Today, Utah is at 75% of its constitutional debt limit, and if items such as unfunded pension liabilities are included, Utah is far in excess of 200% of this constitutional restriction. We believe it’s time for the state of Utah and its municipalities to follow the example of the families who comprise them and use this period to get their fiscal house in order—reduce debt, refinance to lower debt service payments, and return to a conservative fiscal situation as measured by historical standards—not the spendthrift standards of other, less responsible states.
We have seen in recent months a spate of municipal bankruptcies across the country. In fact, two records were recently set for largest municipal bankruptcies in U.S. history: one by Jefferson County, Alabama ($4 billion total debt) and one by Stockton, California (population 300,000). In both cases, revenues from taxes and fees did not keep up with the merciless call of creditors, and current leadership had to bite the bullet to preserve a semblance of public services. The illusion that property values would forever increase and cover these future obligations was the perpetual siren song of city and county managers—a prediction that ultimately and predictably fell flat.

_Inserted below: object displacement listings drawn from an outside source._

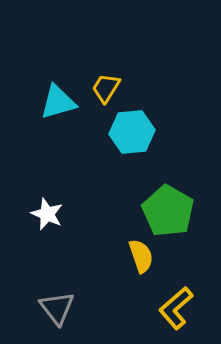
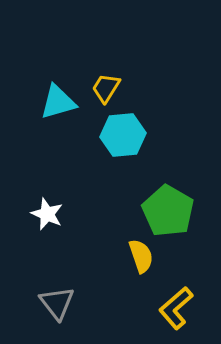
cyan hexagon: moved 9 px left, 3 px down
gray triangle: moved 5 px up
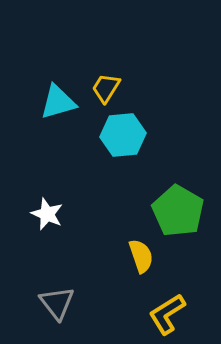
green pentagon: moved 10 px right
yellow L-shape: moved 9 px left, 6 px down; rotated 9 degrees clockwise
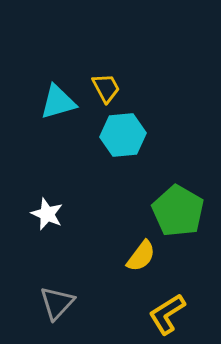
yellow trapezoid: rotated 120 degrees clockwise
yellow semicircle: rotated 56 degrees clockwise
gray triangle: rotated 21 degrees clockwise
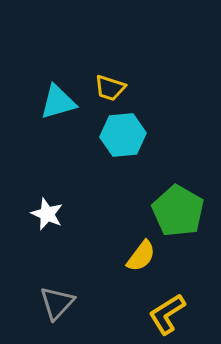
yellow trapezoid: moved 4 px right; rotated 136 degrees clockwise
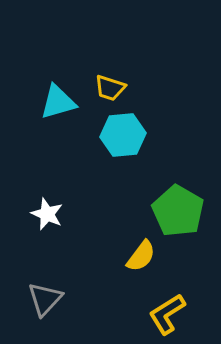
gray triangle: moved 12 px left, 4 px up
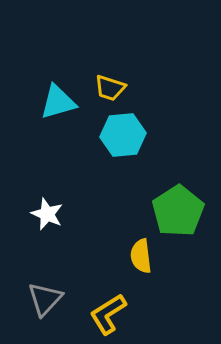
green pentagon: rotated 9 degrees clockwise
yellow semicircle: rotated 136 degrees clockwise
yellow L-shape: moved 59 px left
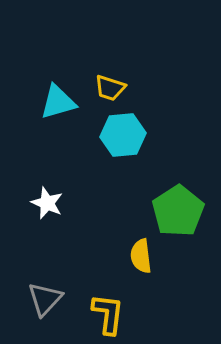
white star: moved 11 px up
yellow L-shape: rotated 129 degrees clockwise
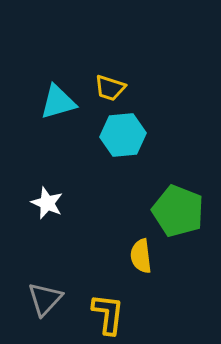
green pentagon: rotated 18 degrees counterclockwise
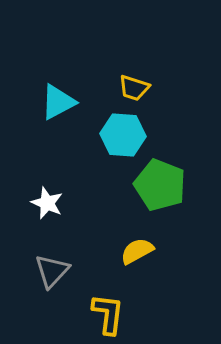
yellow trapezoid: moved 24 px right
cyan triangle: rotated 12 degrees counterclockwise
cyan hexagon: rotated 9 degrees clockwise
green pentagon: moved 18 px left, 26 px up
yellow semicircle: moved 4 px left, 5 px up; rotated 68 degrees clockwise
gray triangle: moved 7 px right, 28 px up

By contrast, Utah’s entire General Obligation (GO) debt in 2011 stood at $3.3 billion, a far cry from the free-wheeling levels of some municipalities, but nevertheless representing a large increase from our historical debt levels. Just three years prior, Utah’s GO debt as a percentage of the constitutional debt limit was 28.30%. By 2011, this figure had increased to 77.28%. In other words, Utah was not immune to the recession’s impact on real estate values. While GO debt is not usually funded directly by property taxes, this is still a troubling development.
Utah also has a statutory debt limit which states “GO debt must not exceed 45% of total appropriations” (a fancy word for taxation by legislative fiat). On the surface it looks like Utah runs a conservative percentage, even leaving a surplus of debt capacity. However, the largest line item, Highway Construction Bonds, which in 2011 comprised 83% of all bond debt, is exempted from this so-called limit and has been since the early 90’s. Predictably, this exempted portion of GO debt has more than tripled in the last 3 years, outpacing population growth 118:1.
Either Utah officials are hoping for a triple-digit percentage population boom in the next two decades, or a lot of money is being funneled into jobs programs building our own “bridges to nowhere.” Now I’m no forensic accountant and interpreting this data is not my forte, but it’s quite clear that we have room for improvement. We should not rest on our “best managed state in the nation” laurels and ignore the ominous warning signs presented by high levels of debt. Agents of the state government, as fiduciaries of public funds, must be held to account.
How can we improve the financial picture? Consider this: how many times have you driven by road construction projects without a single working employee to be seen for miles? Each standing barrel on a construction site represents a $.40/day charge to the state. When was the last time you received excellent service at the DMV? How many private sector employees get free health insurance and amazing pension benefits?
The answers are clear. It’s beyond time to privatize more of the functions assumed by the state government. Market forces encourage restraint and fiscal discipline; government exempts itself from these forces to our collective detriment. Last year, state per capita expenditures totaled nearly $4,000. You and I already being forced to write the check—it’s time to demand more bang for our buck (while working to keep more of our bucks!).